A operação tinha como objetivo averiguar a qualidade dos combustíveis, aferir se a quantidade abastecida era a mesma que entrava no tanque do consumidor e verificar a validade e regularidade dos produtos, como os óleos lubrificantes. Além disso, também foi fiscalizado se os postos tinham as documentações necessárias para o exercício legal da sua atividade comercial, como a autorização de posto revendedor concedida pela ANP, a licença ambiental, o alvará do corpo de bombeiros e os demais documentos obrigatórios.

Nos postos fiscalizados, os agentes encontraram irregularidades como produtos vencidos, bombas baixas e problemas de qualidade no combustível. Em um deles, enquanto o correto é 27% de etanol anidro na gasolina, os fiscais encontraram 45%, ou seja, 18% a mais que o permitido.

A operação fechou 13 bicos de combustíveis

O presidente do Procon-RJ, Cássio Coelho, ressalta a importância dessas operações para garantir a segurança do consumidor na hora de abastecer o seu veículo.

“Essas fiscalizações são muito importantes para coibir irregularidades e evitar prejuízos aos consumidores.
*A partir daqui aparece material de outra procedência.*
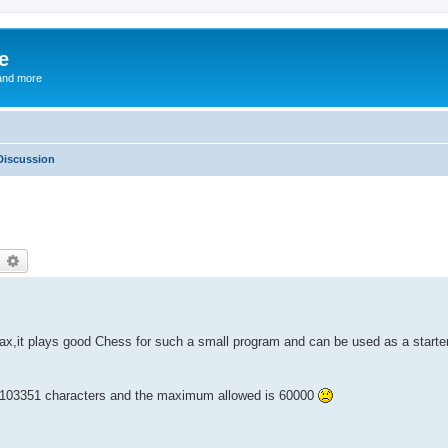
e
and more
Discussion
earch
Advanced search
x,it plays good Chess for such a small program and can be used as a starter
as 103351 characters and the maximum allowed is 60000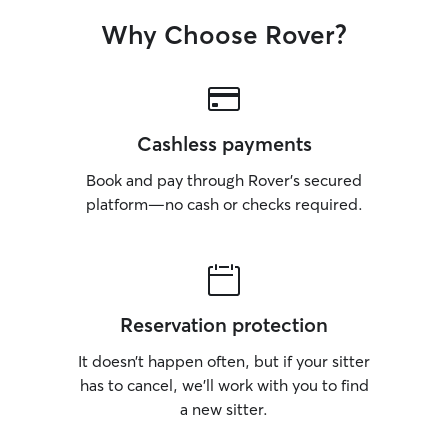
Why Choose Rover?
Cashless payments
Book and pay through Rover’s secured
platform—no cash or checks required.
Reservation protection
It doesn’t happen often, but if your sitter
has to cancel, we’ll work with you to find
a new sitter.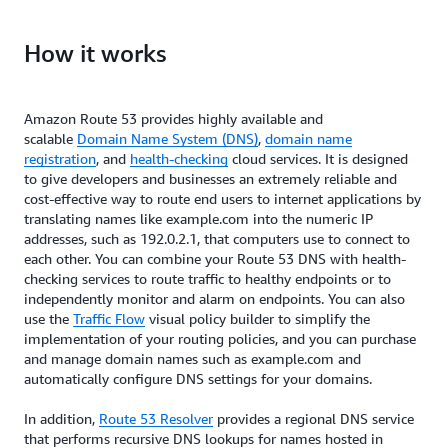
configure their DNS settings within minutes,
Amazon Route 53 allows users to tailor DNS routing
simplifying the process of managing and directing
How it works
policies to specific needs, such as reducing latency,
web traffic efficiently.
enhancing application availability, and ensuring
compliance. This customization empowers users to
Amazon Route 53 provides highly available and
optimize their DNS configurations for performance,
scalable
Domain Name System (DNS)
,
domain name
resilience, and adherence to regulatory
registration
, and
health-checking
cloud services. It is designed
requirements.
to give developers and businesses an extremely reliable and
cost-effective way to route end users to internet applications by
translating names like example.com into the numeric IP
addresses, such as 192.0.2.1, that computers use to connect to
each other. You can combine your Route 53 DNS with health-
checking services to route traffic to healthy endpoints or to
independently monitor and alarm on endpoints. You can also
use the
Traffic Flow
visual policy builder to simplify the
implementation of your routing policies, and you can purchase
and manage domain names such as example.com and
automatically configure DNS settings for your domains.
In addition,
Route 53 Resolver
provides a regional DNS service
that performs recursive DNS lookups for names hosted in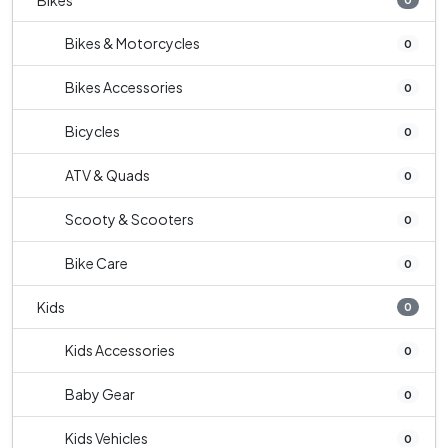
Bikes
Bikes & Motorcycles
0
Bikes Accessories
0
Bicycles
0
ATV & Quads
0
Scooty & Scooters
0
Bike Care
0
Kids
0
Kids Accessories
0
Baby Gear
0
Kids Vehicles
0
As fraudes de qualidade, por exemplo, podem gerar problemas mecânicos nos veículos e causar prejuízos materiais, a fraude de quantidade, ludibria o consumidor, que paga a mais por um combustível que, na realidade, não foi adquirido. Além daqueles postos que não possuem autorização da ANP, ou seja, nesses locais, não se pode garantir, sequer, a procedência do combustível, tão menos, a sua qualidade”, alerta Coelho.